Good Habits and Emotion

In his book Good News For Anxious Christians: 10 Practical Things You Don’t Have to Do, the Christian philosopher Phillip Cary gives some examples of how our choices and habits affect our emotions.

“There is indeed a sense in which we are responsible for our emotions, though in a different way from our choices, because of course we don’t control our feelings in the direct way we control our choices. You can’t just choose not to be angry the way you choose not to raise your hand. Yet we are responsible for the virtues and vices we develop, which are what tend to produce various kinds of feelings. If we make a habit of gossiping, for instance, we will feed our resentment of other people, which will bear fruit in anger and ill will and eventually cruelty. Whereas if we practice moral disciplines like speaking courteously with people we dislike or being kind to people who annoy us, the emotional shape of our hearts will also change for the better. It takes time, but we can train our hearts to leave their resentments behind, to starve the poisonous feelings in them, while practicing and nurturing the better feelings–even if that practice begins with outward actions like speaking a kind word when we don’t really feel like it.”

Elsewhere he explains how good habits are a composite of emotions, perceptions, choices and thoughts.

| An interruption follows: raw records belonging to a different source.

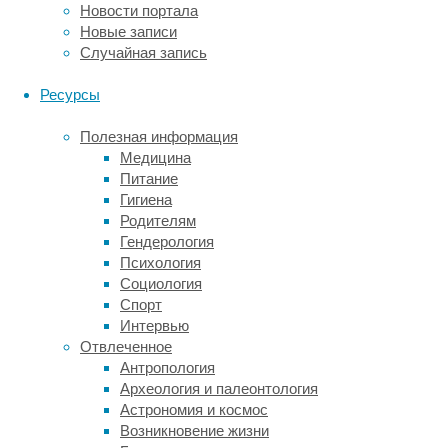
и
Новости портала
намеренно,
Новые записи
как,
Случайная запись
например,
это
Ресурсы
было
с
Полезная информация
мозамбикской
Медицина
тиляпией
Питание
Oreochromis
Гигиена
mossambicus
,
Родителям
популярным
Гендерология
в
Психология
аквакультуре
Социология
видом
Спорт
рыб,
Интервью
или
Отвлеченное
борщевиком
Антропология
Сосновского.
Археология и палеонтология
Очень
Астрономия и космос
часто
Возникновение жизни
в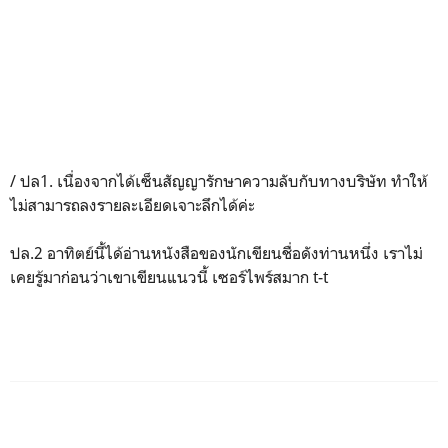
/ ปล1. เนื่องจากได้เซ็นสัญญารักษาความลับกับทางบริษัท ทำให้
ไม่สามารถลงรายละเอียดเจาะลึกได้ค่ะ
ปล.2 อาทิตย์นี้ได้อ่านหนังสือของนักเขียนชื่อดังท่านหนึ่ง เราไม่
เคยรู้มาก่อนว่าเขาเขียนแนวนี้ เซอร์ไพร์สมาก t-t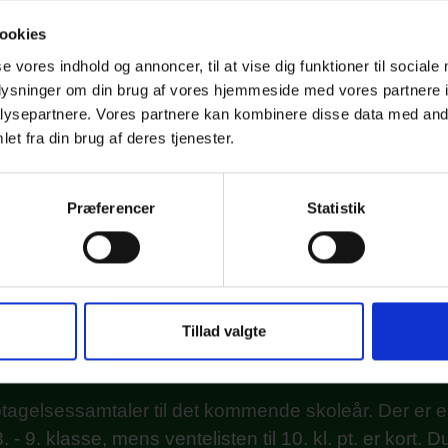
ookies
se vores indhold og annoncer, til at vise dig funktioner til sociale
oplysninger om din brug af vores hjemmeside med vores partnere i
ysepartnere. Vores partnere kan kombinere disse data med andr
et fra din brug af deres tjenester.
BLIV ELEV I 8.-10. KLASSE
Præferencer
Statistik
ng til skoleåret 26/27 og frem
Tillad valgte
 interesseret i at starte i 8., 9. eller 10. klasse hos os
frem? Så har I mulighed for at skrive jer op her!
optagelsessamtaler til det kommende skoleår. Der er 
 8. - 9. klasse, mens ventelisten til 10. kl. pt. er kort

“A virtue is a habit that includes all of these things: actions (you take care of your child even when you don’t feel like it), emotions (you are often overtaken by feelings of tenderness and delight), perceptions (you understand your little children better than they understand themselves), choices (you choose to get out of bed and go to the children’s room even when you’d much rather not), and thoughts (you think differently, more thoroughly and carefully, about your children than about anyone else in the world).”